According to some accounts, the minaret was forgotten about until its long shadow was spotted by a British aircraft flying over the Hari River gorge in the late 1950s. Archeologists first surveyed and recorded the site in 1957, and the minaret later enjoyed a period of time as a popular destination for intrepid international tourists, including British writers Peter Levi and Bruce Chatwin.

What risks is the monument facing?

In addition to illicit excavations and other potential conflict-related damage, the Minaret of Jam faces a number of serious environmental threats. Given its proximity to the Hari and Jam rivers, erosion and flooding remain constant dangers, as do the earthquakes that strike the region fairly frequently.

In 2013, the Minaret of Jam was placed on the list of “World Heritage Sites in Danger,” and reports from 2014 stated that the minaret was in serious danger of collapsing. For many years, the monument has been precariously tilting at an angle of about 3.47 degrees. For some context, the famous Leaning Tower of Pisa once tilted at an angle of 5.5 degrees, which was later reduced to 3.99 degrees after $25 million worth of emergency work. However, although the tilt of the Minaret of Jam is not as severe as that of its Italian cousin, the structure is 30 feet taller than the Tower of Pisa, built of far less sturdy material (fired bricks) than Pisa’s quarried stone, and positioned on a much less stable foundation.
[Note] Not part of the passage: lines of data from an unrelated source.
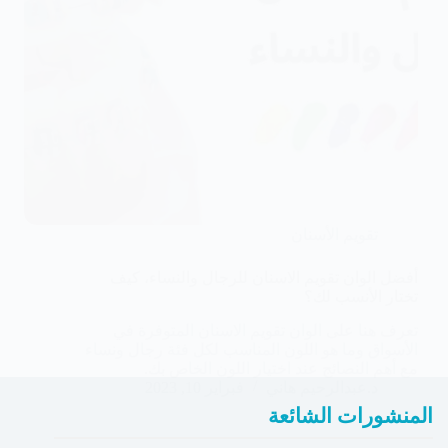
تقويم الأسنان
أفضل الوان تقويم الاسنان للرجال والنساء، كيف
تختار الأنسب لك؟
تعرف هنا على الوان تقويم الاسنان المتوفرة في
الأسواق وما هو اللون المناسب لكل فئة رجال ونساء
مع أهم النصائج عند اختيار اللون الخاص بك.
د.عبدالرحيم هاني
فبراير 10, 2023
المنشورات الشائعة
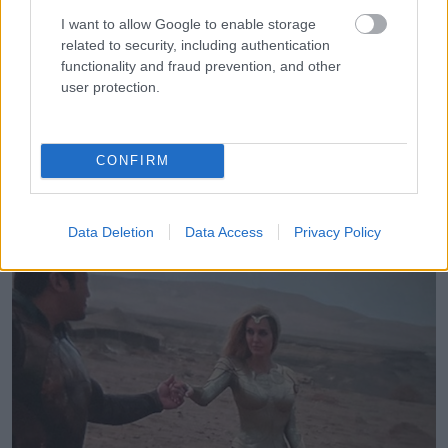
I want to allow Google to enable storage
related to security, including authentication
functionality and fraud prevention, and other
user protection.
13. „A macskám megpróbál kezet fogni Angelina Jolie-val”
CONFIRM
Data Deletion
Data Access
Privacy Policy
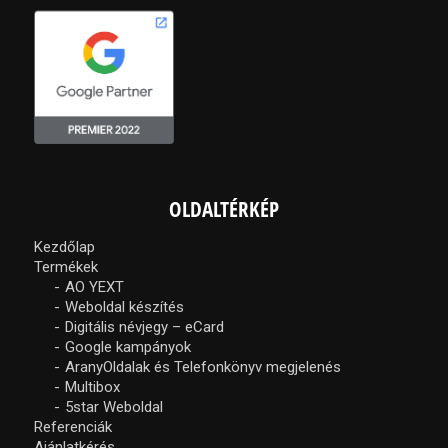
OLDALTÉRKÉP
Kezdőlap
Termékek
AO YEXT
Weboldal készítés
Digitális névjegy – eCard
Google kampányok
AranyOldalak és Telefonkönyv megjelenés
Multibox
5star Weboldal
Referenciák
Ajánlatkérés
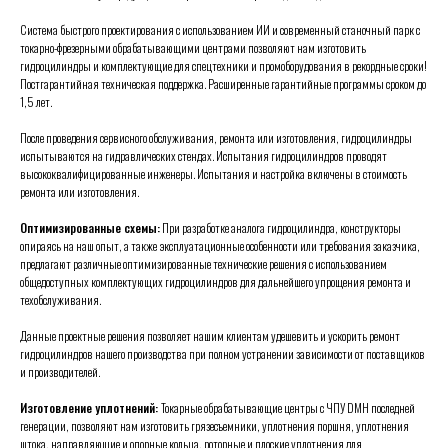
Система быстрого проектирования с использованием ИИ и современный станочный парк с
токарно-фрезерными обрабатывающими центрами позволяют нам изготовить
гидроцилиндры и комплектующие для спецтехники и промоборудования в рекордные сроки!
Постгарантийная техническая поддержка. Расширенные гарантийные программы сроком до
1,5 лет.
После проведения сервисного обслуживания, ремонта или изготовления, гидроцилиндры
испытываются на гидравлических стендах. Испытания гидроцилиндров проводят
высококвалифицированные инженеры.
Испытания и настройка включены в стоимость
ремонта или изготовления.
Оптимизированные схемы:
При разработке аналога гидроцилиндра, конструкторы
опираясь на наш опыт, а также эксплуатационные особенности или требования заказчика,
предлагают различные оптимизированные технические решения с использованием
общедоступных комплектующих гидроцилиндров для дальнейшего упрощения ремонта и
техобслуживания.
Данные проектные решения позволяет нашим клиентам удешевить и ускорить ремонт
гидроцилиндров нашего производства при полном устранении зависимости от поставщиков
и производителей.
Изготовление уплотнений:
Токарные обрабатывающие центры с ЧПУ DMH последней
генерации, позволяют нам изготовить грязесъемники, уплотнения поршня, уплотнения
штока, направляющие и опорные кольца, роторные и плоские уплотнения для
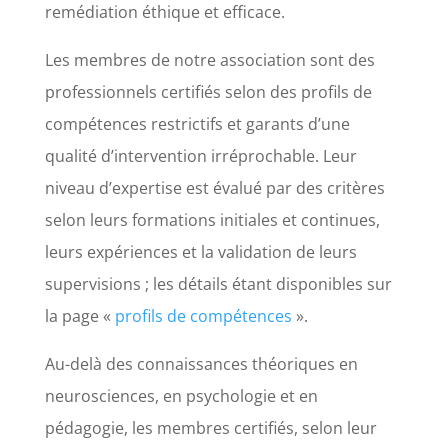
remédiation éthique et efficace.
Les membres de notre association sont des
professionnels certifiés selon des profils de
compétences restrictifs et garants d’une
qualité d’intervention irréprochable. Leur
niveau d’expertise est évalué par des critères
selon leurs formations initiales et continues,
leurs expériences et la validation de leurs
supervisions ; les détails étant disponibles sur
la page «
profils de compétences
».
Au-delà des connaissances théoriques en
neurosciences, en psychologie et en
pédagogie, les membres certifiés, selon leur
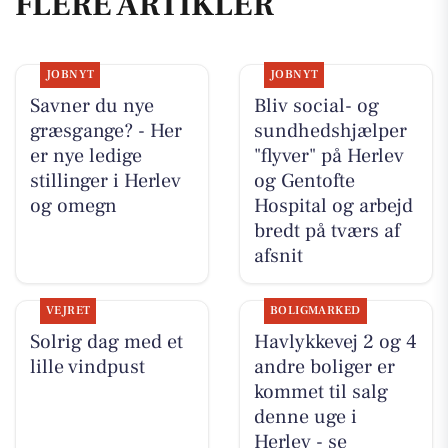
FLERE ARTIKLER
JOBNYT
JOBNYT
Savner du nye
Bliv social- og
græsgange? - Her
sundhedshjælper
er nye ledige
"flyver" på Herlev
stillinger i Herlev
og Gentofte
og omegn
Hospital og arbejd
bredt på tværs af
afsnit
VEJRET
BOLIGMARKED
Solrig dag med et
Havlykkevej 2 og 4
lille vindpust
andre boliger er
kommet til salg
denne uge i
Herlev - se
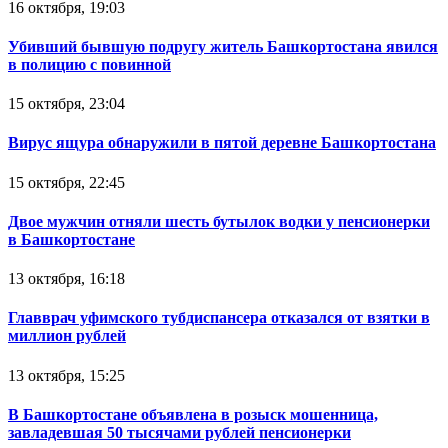
16 октября, 19:03
Убивший бывшую подругу житель Башкортостана явился
в полицию с повинной
15 октября, 23:04
Вирус ящура обнаружили в пятой деревне Башкортостана
15 октября, 22:45
Двое мужчин отняли шесть бутылок водки у пенсионерки
в Башкортостане
13 октября, 16:18
Главврач уфимского тубдиспансера отказался от взятки в
миллион рублей
13 октября, 15:25
В Башкортостане объявлена в розыск мошенница,
завладевшая 50 тысячами рублей пенсионерки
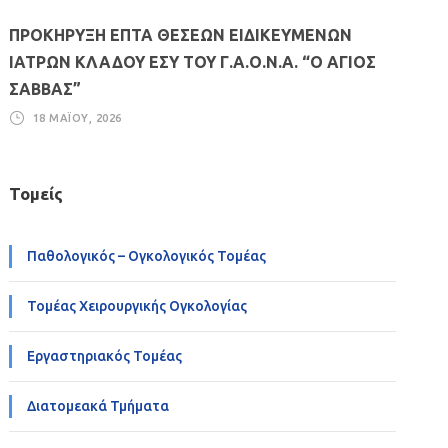
ΠΡΟΚΗΡΥΞΗ ΕΠΤΑ ΘΕΣΕΩΝ ΕΙΔΙΚΕΥΜΕΝΩΝ
ΙΑΤΡΩΝ ΚΛΑΔΟΥ ΕΣΥ ΤΟΥ Γ.Α.Ο.Ν.Α. “Ο ΑΓΙΟΣ
ΣΑΒΒΑΣ”
18 ΜΑΪ́ΟΥ, 2026
Τομείς
Παθολογικός – Ογκολογικός Τομέας
Τομέας Χειρουργικής Ογκολογίας
Εργαστηριακός Τομέας
Διατομεακά Τμήματα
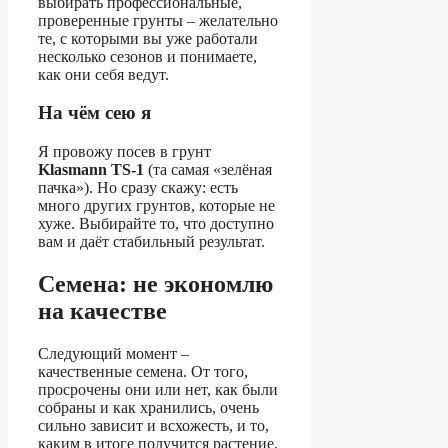
выбирать профессиональные,
проверенные грунты – желательно
те, с которыми вы уже работали
несколько сезонов и понимаете,
как они себя ведут.
На чём сею я
Я провожу посев в грунт
Klasmann TS-1
(та самая «зелёная
пачка»). Но сразу скажу: есть
много других грунтов, которые не
хуже. Выбирайте то, что доступно
вам и даёт стабильный результат.
Семена: не экономлю
на качестве
Следующий момент –
качественные семена. От того,
просрочены они или нет, как были
собраны и как хранились, очень
сильно зависит и всхожесть, и то,
каким в итоге получится растение.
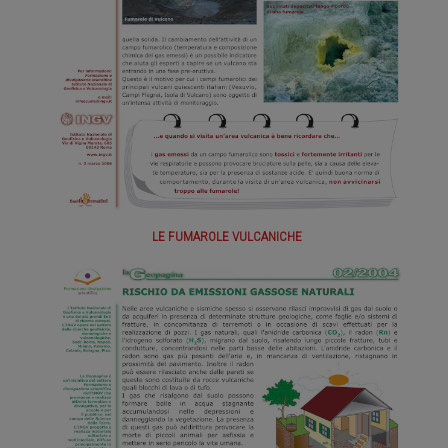
LE FUMAROLE VULCANICHE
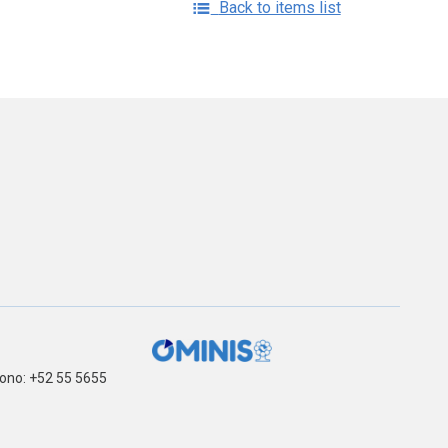
Back to items list
fono: +52 55 5655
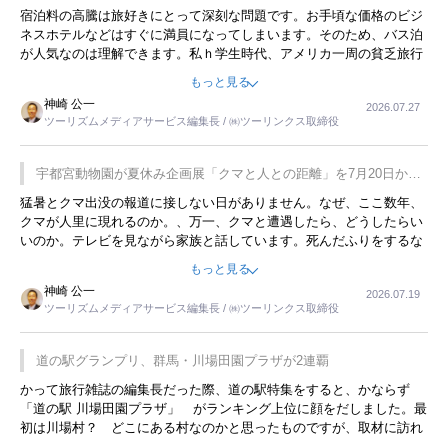
宿泊料の高騰は旅好きにとって深刻な問題です。お手頃な価格のビジ
ネスホテルなどはすぐに満員になってしまいます。そのため、バス泊
が人気なのは理解できます。私ｈ学生時代、アメリカ一周の貧乏旅行
をした時は、移動はグレイハウンドバスでした。夕方から夜の便を利
もっと見る
用してホテル代を浮かせていました。ただし、若いからできたことで
神崎 公一
2026.07.27
す。若い人が夜行バスで京都に行った、青森に行ったと聞くと、疲れ
ツーリズムメディアサービス編集長 / ㈱ツーリンクス取締役
が残らないのかなと思ってしまいます。
宇都宮動物園が夏休み企画展「クマと人との距離」を7月20日から
開催
猛暑とクマ出没の報道に接しない日がありません。なぜ、ここ数年、
クマが人里に現れるのか。、万一、クマと遭遇したら、どうしたらい
いのか。テレビを見ながら家族と話しています。死んだふりをするな
んてことは、冗談でもいえません。そんな中で、この企画展はタイム
もっと見る
リーですね。
神崎 公一
2026.07.19
ツーリズムメディアサービス編集長 / ㈱ツーリンクス取締役
道の駅グランプリ、群馬・川場田園プラザが2連覇
かって旅行雑誌の編集長だった際、道の駅特集をすると、かならず
「道の駅 川場田園プラザ」 がランキング上位に顔をだしました。最
初は川場村？ どこにある村なのかと思ったものですが、取材に訪れ
永井 彰一社長にインタビューしたら、興味深い話が次々が飛び出しま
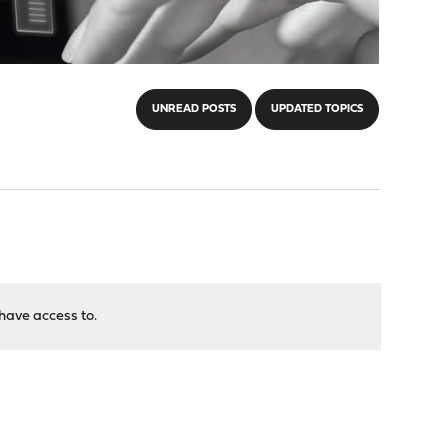
UNREAD POSTS
UPDATED TOPICS
have access to.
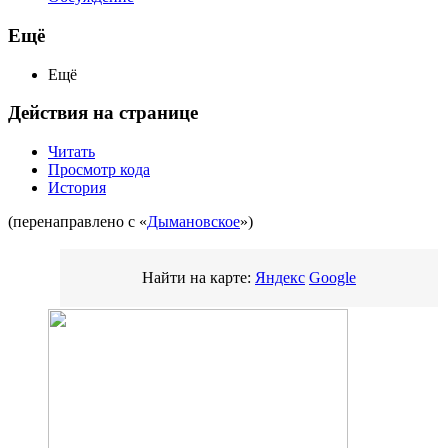
Ещё
Ещё
Действия на странице
Читать
Просмотр кода
История
(перенаправлено с «
Дымановское
»)
Найти на карте:
Яндекс
Google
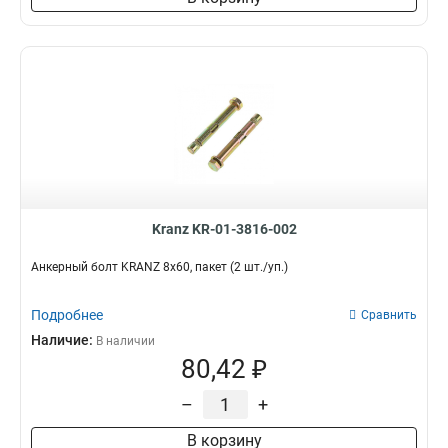
Kranz KR-01-3816-002
Анкерный болт KRANZ 8х60, пакет (2 шт./уп.)
Подробнее
Сравнить
Наличие:
В наличии
80,42 ₽
–
+
В корзину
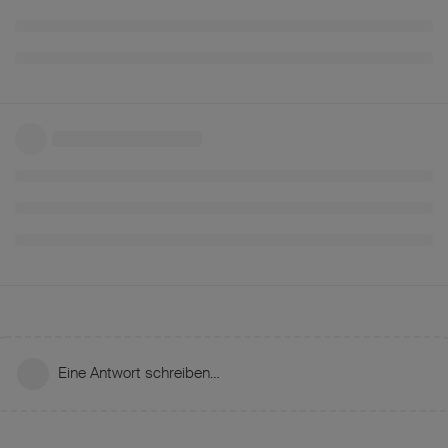
Eine Antwort schreiben…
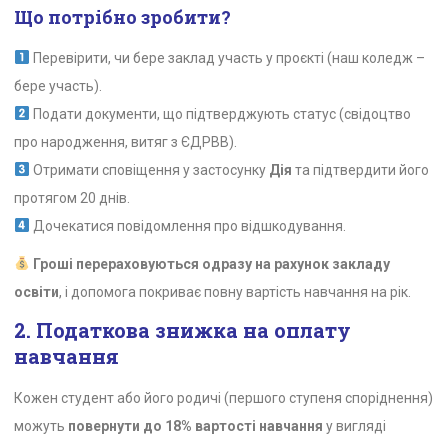
Що потрібно зробити?
Перевірити, чи бере заклад участь у проєкті (наш коледж –
бере участь).
Подати документи, що підтверджують статус (свідоцтво
про народження, витяг з ЄДРВВ).
Отримати сповіщення у застосунку
Дія
та підтвердити його
протягом 20 днів.
Дочекатися повідомлення про відшкодування.
Гроші перераховуються одразу на рахунок закладу
освіти
, і допомога покриває повну вартість навчання на рік.
2. Податкова знижка на оплату
навчання
Кожен студент або його родичі (першого ступеня споріднення)
можуть
повернути до 18% вартості навчання
у вигляді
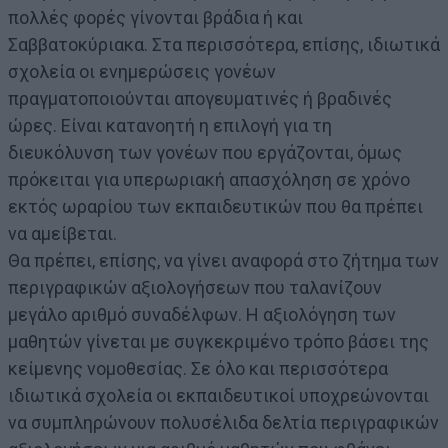
πολλές φορές γίνονται βράδια ή και
Σαββατοκύριακα. Στα περισσότερα, επίσης, ιδιωτικά
σχολεία οι ενημερώσεις γονέων
πραγματοποιούνται απογευματινές ή βραδινές
ώρες. Είναι κατανοητή η επιλογή για τη
διευκόλυνση των γονέων που εργάζονται, όμως
πρόκειται για υπερωριακή απασχόληση σε χρόνο
εκτός ωραρίου των εκπαιδευτικών που θα πρέπει
να αμείβεται.
Θα πρέπει, επίσης, να γίνει αναφορά στο ζήτημα των
περιγραφικών αξιολογήσεων που ταλανίζουν
μεγάλο αριθμό συναδέλφων. Η αξιολόγηση των
μαθητών γίνεται με συγκεκριμένο τρόπο βάσει της
κείμενης νομοθεσίας. Σε όλο και περισσότερα
ιδιωτικά σχολεία οι εκπαιδευτικοί υποχρεώνονται
να συμπληρώνουν πολυσέλιδα δελτία περιγραφικών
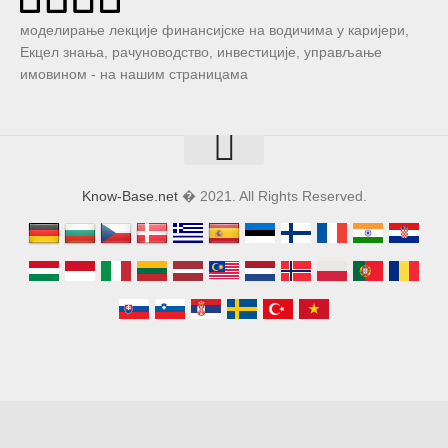
моделирање лекције финансијске на водичима у каријери,
Екцел знања, рачуноводство, инвестиције, управљање
имовином - на нашим страницама
Know-Base.net
� 2021. All Rights Reserved.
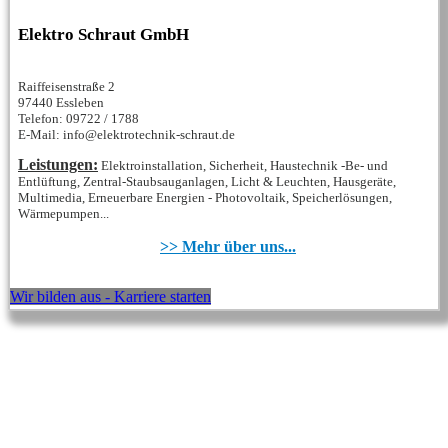
Elektro Schraut GmbH
Raiffeisenstraße 2
97440 Essleben
Telefon: 09722 / 1788
E-Mail: info@elektrotechnik-schraut.de
Leistungen:
Elektroinstallation, Sicherheit, Haustechnik -Be- und
Entlüftung, Zentral-Staubsauganlagen, Licht & Leuchten, Hausgeräte,
Multimedia, Erneuerbare Energien - Photovoltaik, Speicherlösungen,
Wärmepumpen...
>> Mehr über uns...
Wir bilden aus - Karriere starten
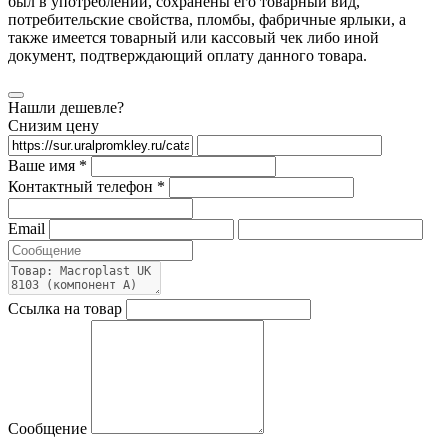
был в употреблении, сохранены его товарный вид,
потребительские свойства, пломбы, фабричные ярлыки, а
также имеется товарный или кассовый чек либо иной
документ, подтверждающий оплату данного товара.
Нашли дешевле?
Снизим цену
Ваше имя *
Контактный телефон *
Email
Ссылка на товар
Сообщение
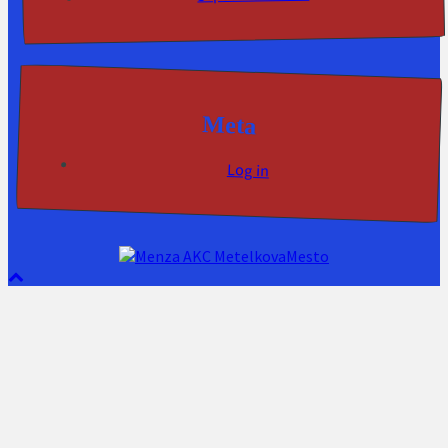
Meta
Log in
AKC MetelkovaMesto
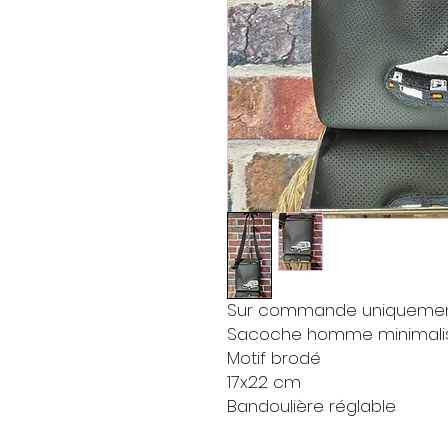
Sur commande uniquemen
Sacoche homme minimalis
Motif brodé
17x22 cm
Bandoulière réglable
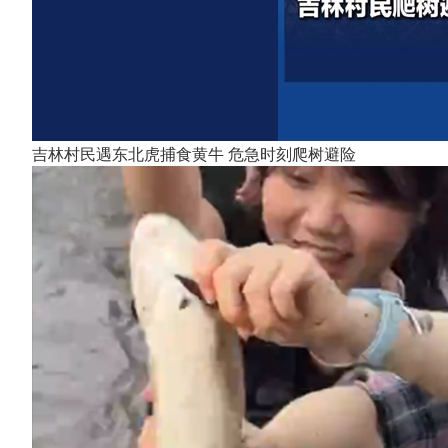
吉林村民遇东北虎捕食黄牛 危急时刻爬树避险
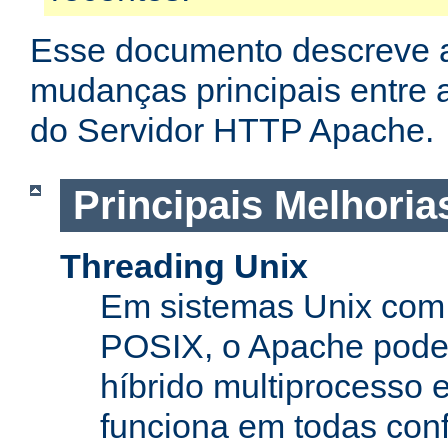
Esse documento descreve 
mudanças principais entre a
do Servidor HTTP Apache.
Principais Melhoria
Threading Unix
Em sistemas Unix com 
POSIX, o Apache pode
híbrido multiprocesso 
funciona em todas con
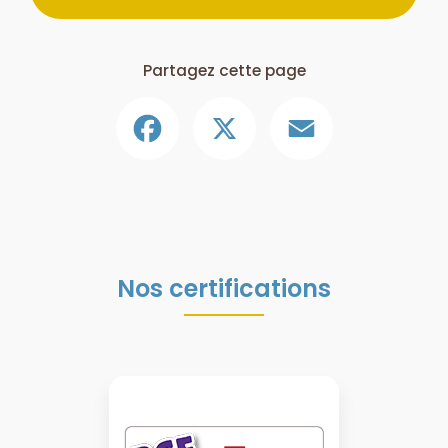
Partagez cette page
Facebook
X
Email
Nos certifications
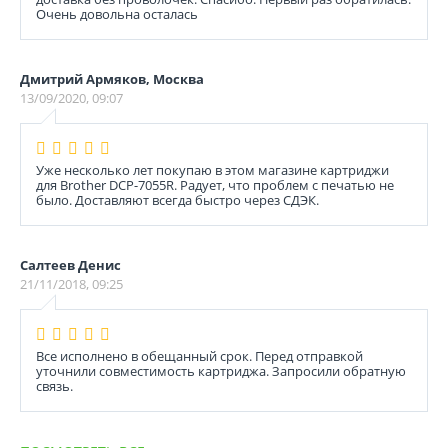
Очень довольна осталась
Дмитрий Армяков, Москва
13/09/2020, 09:07
Уже несколько лет покупаю в этом магазине картриджи
для Brother DCP-7055R. Радует, что проблем с печатью не
было. Доставляют всегда быстро через СДЭК.
Салтеев Денис
21/11/2018, 09:25
Все исполнено в обещанный срок. Перед отправкой
уточнили совместимость картриджа. Запросили обратную
связь.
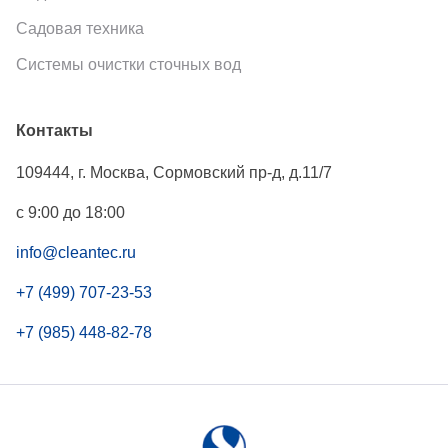
Садовая техника
Системы очистки сточных вод
Контакты
109444
,
г. Москва
,
Сормовский пр-д, д.11/7
с 9:00 до 18:00
info@cleantec.ru
+7 (499) 707-23-53
+7 (985) 448-82-78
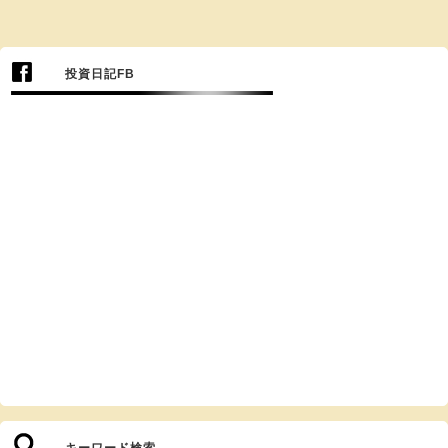
投資日記FB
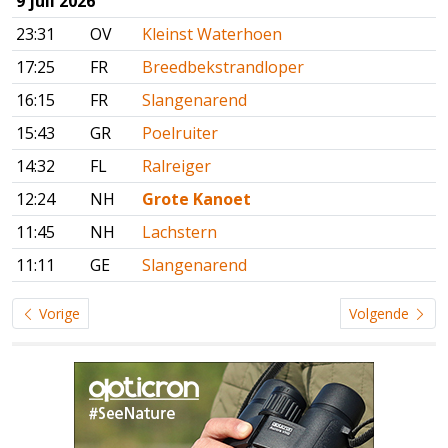
9 juli 2026
23:31
OV
Kleinst Waterhoen
17:25
FR
Breedbekstrandloper
16:15
FR
Slangenarend
15:43
GR
Poelruiter
14:32
FL
Ralreiger
12:24
NH
Grote Kanoet
11:45
NH
Lachstern
11:11
GE
Slangenarend
Vorige
Volgende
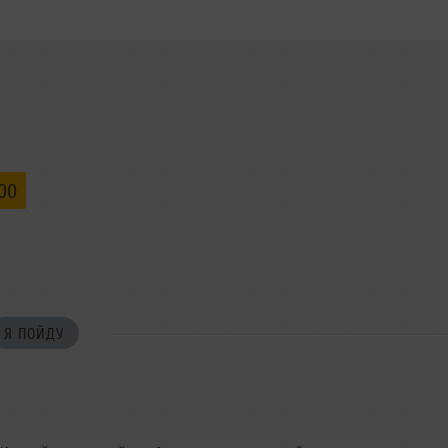
:00
Я ПОЙДУ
The top of the minaret is currently leaning more than 10 feet from vertical.

Despite concern from cultural preservation groups within and beyond Afghanistan, the future of the Minaret of Jam is not altogether certain. UNESCO has carried out some basic stabilization work over the years, including the construction of a new supporting wall, but the location and political climate of the area make it difficult to conduct the full extent of work necessary to preserve the minaret and the surrounding site. Activists hope that more donors will be found to boost conservation efforts by UNESCO and the government and ensure that this important reminder of Afghanistan’s cultural legacy is preserved for many future generations.